Rondeau opened his mouth to reply, to argue, but then shut it. This was what they wanted. They were trying to throw him, get him on the defensive. He could begin to see it now — the carefully manufactured expressions, the fake sympathy — they were going to say he wasn’t simply mistaken, but that he had mental problems, and discount everything he’d witnessed.
He’s a danger to himself and others.
It was the key phrase which allowed indefinite incarceration.
The agents drove in silence for a few moments. Since Rondeau hadn’t taken the bait, McDonough kept fishing. “So you don’t deny it, then? You’re clear, at last? Isn’t that what the scientologists call it, Agent Willette? ‘Going clear?’”

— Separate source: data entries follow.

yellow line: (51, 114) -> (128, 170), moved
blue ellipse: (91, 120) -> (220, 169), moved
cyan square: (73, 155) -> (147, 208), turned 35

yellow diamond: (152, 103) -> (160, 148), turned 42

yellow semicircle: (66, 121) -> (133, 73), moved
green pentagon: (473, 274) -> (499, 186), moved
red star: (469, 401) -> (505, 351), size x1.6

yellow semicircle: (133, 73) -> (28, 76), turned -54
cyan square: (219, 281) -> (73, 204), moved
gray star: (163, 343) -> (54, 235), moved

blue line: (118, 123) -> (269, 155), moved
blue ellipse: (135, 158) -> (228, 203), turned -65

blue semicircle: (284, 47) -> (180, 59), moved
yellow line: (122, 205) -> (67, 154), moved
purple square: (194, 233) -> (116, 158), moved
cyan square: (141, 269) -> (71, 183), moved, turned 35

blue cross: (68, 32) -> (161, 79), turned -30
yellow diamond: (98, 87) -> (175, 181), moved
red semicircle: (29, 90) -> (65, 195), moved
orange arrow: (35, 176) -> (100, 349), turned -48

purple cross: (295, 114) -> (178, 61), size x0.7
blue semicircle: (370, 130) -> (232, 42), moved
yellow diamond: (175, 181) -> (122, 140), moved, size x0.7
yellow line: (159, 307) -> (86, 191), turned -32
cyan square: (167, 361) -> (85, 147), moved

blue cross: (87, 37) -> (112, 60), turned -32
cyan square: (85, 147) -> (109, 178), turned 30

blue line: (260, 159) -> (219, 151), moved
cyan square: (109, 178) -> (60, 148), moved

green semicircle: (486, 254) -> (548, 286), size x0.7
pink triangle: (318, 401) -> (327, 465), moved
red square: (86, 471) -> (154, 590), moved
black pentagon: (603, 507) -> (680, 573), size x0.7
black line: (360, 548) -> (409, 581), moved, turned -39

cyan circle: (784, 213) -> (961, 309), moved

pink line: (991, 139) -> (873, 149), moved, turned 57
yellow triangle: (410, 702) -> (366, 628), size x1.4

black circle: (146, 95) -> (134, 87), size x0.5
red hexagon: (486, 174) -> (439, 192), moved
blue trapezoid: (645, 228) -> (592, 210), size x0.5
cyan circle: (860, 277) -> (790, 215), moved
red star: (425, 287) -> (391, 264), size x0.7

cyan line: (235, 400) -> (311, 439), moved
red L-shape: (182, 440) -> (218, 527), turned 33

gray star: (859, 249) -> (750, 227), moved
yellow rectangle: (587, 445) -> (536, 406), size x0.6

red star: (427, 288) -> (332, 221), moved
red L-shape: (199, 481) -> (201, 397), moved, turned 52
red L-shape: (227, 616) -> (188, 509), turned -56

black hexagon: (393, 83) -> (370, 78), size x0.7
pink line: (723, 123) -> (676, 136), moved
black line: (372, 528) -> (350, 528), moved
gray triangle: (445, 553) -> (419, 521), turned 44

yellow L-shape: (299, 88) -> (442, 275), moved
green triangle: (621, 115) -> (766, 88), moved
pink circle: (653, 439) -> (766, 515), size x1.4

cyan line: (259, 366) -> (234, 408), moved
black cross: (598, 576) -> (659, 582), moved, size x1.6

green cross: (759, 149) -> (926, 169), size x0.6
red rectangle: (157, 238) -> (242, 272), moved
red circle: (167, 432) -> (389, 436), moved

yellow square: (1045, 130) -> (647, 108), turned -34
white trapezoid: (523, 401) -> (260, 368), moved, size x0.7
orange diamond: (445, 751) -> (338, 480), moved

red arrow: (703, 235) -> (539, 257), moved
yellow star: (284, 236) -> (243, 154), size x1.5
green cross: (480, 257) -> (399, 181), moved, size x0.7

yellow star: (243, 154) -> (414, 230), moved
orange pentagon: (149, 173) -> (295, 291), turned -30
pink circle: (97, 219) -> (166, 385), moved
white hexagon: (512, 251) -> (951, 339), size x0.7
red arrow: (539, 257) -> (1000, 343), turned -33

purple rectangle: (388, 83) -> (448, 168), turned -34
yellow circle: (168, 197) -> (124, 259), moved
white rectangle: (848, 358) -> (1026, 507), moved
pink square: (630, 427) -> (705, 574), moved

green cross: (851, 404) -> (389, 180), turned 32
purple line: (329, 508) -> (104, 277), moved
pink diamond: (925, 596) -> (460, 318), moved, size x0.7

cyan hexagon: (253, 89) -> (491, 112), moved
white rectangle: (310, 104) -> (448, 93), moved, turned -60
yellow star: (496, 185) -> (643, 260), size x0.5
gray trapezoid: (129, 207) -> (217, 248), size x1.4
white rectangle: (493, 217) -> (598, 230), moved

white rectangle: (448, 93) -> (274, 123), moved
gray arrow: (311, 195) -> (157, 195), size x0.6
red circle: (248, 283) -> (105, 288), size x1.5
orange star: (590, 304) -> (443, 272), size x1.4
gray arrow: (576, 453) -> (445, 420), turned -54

“That’s right.” She nodded. “You ascend through these mystical levels, purging yourself of all your uncleanliness. Then you get to this top level — you’re ‘clear.’ And they finally give you the secret documents about the origins of the world.”
“Right, right,” McDonough went along, amused. “That we come from an alien planet, right?”
“We come from another world. Did you know the whole Scientology thing was started by a writer?”
“You mean like a fiction writer?”
“L. Ron Hubbard. Guy came up with this whole science fiction story about aliens and super beings and all this. Then he turned around and sold it as a religion. And I mean sold it. Getting rich off of his stories. The American Dream, right?” She turned and looked at Rondeau. “You getting rich off your fantasies, Rondeau? Got a memoir in the hopper? Going to start a religion? Avoid paying taxes?”
He stayed silent. The car was probably bugged. They were doing this little act to get a confession out of him, to make him slip up and incriminate himself.